#### What is needed
Report each line of the records below that uses the word "verwendet".

-.-.-

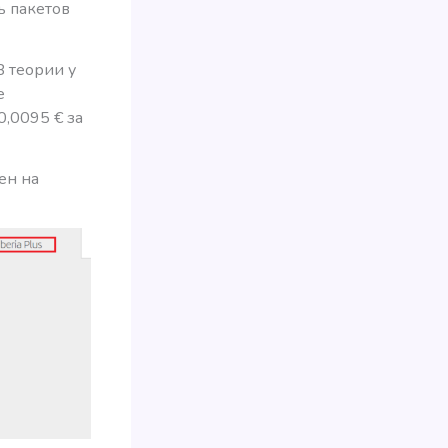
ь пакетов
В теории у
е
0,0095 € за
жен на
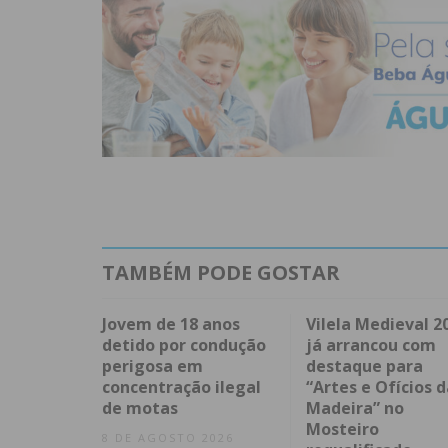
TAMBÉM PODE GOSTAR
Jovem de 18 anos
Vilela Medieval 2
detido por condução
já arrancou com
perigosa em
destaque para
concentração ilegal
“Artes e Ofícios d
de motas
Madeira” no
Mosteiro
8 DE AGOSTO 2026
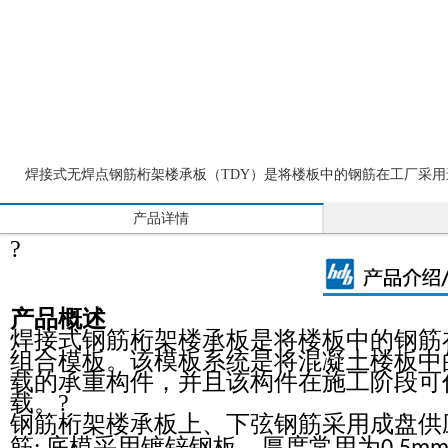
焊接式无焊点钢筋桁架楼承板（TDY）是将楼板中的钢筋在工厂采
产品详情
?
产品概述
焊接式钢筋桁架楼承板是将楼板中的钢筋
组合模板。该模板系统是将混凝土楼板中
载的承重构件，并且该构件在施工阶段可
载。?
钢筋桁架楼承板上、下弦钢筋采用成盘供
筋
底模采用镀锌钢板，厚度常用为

-.-.-

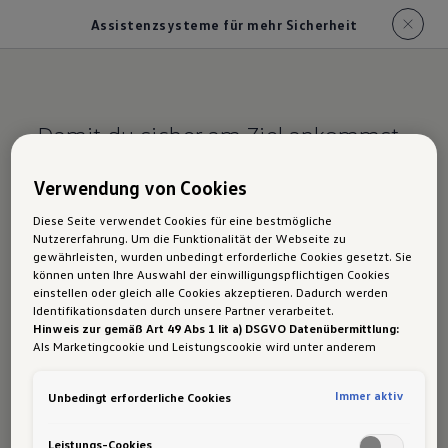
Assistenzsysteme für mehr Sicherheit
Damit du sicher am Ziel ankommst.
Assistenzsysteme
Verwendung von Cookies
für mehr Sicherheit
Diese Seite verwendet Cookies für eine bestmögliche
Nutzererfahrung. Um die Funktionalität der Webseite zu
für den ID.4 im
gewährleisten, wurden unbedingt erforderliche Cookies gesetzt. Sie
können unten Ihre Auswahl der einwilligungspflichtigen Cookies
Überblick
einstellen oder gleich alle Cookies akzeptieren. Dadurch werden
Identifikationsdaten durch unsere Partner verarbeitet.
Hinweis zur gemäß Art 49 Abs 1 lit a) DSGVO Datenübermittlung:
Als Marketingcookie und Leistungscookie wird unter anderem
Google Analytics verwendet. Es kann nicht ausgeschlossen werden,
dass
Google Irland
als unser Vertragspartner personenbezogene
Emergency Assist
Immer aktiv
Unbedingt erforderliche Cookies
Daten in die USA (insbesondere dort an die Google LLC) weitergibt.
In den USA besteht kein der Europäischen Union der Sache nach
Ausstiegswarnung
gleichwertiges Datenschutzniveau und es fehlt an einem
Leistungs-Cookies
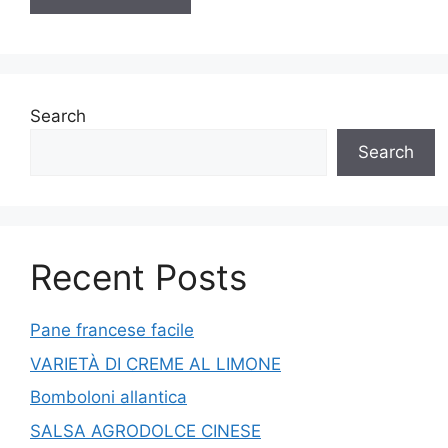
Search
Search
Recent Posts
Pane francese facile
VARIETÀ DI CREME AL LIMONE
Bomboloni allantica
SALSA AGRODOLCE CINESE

-.-.-

#### Written solution
Diese Seite verwendet Cookies für eine bestmögliche
Google Analytics verwendet. Es kann nicht ausgeschlossen werden,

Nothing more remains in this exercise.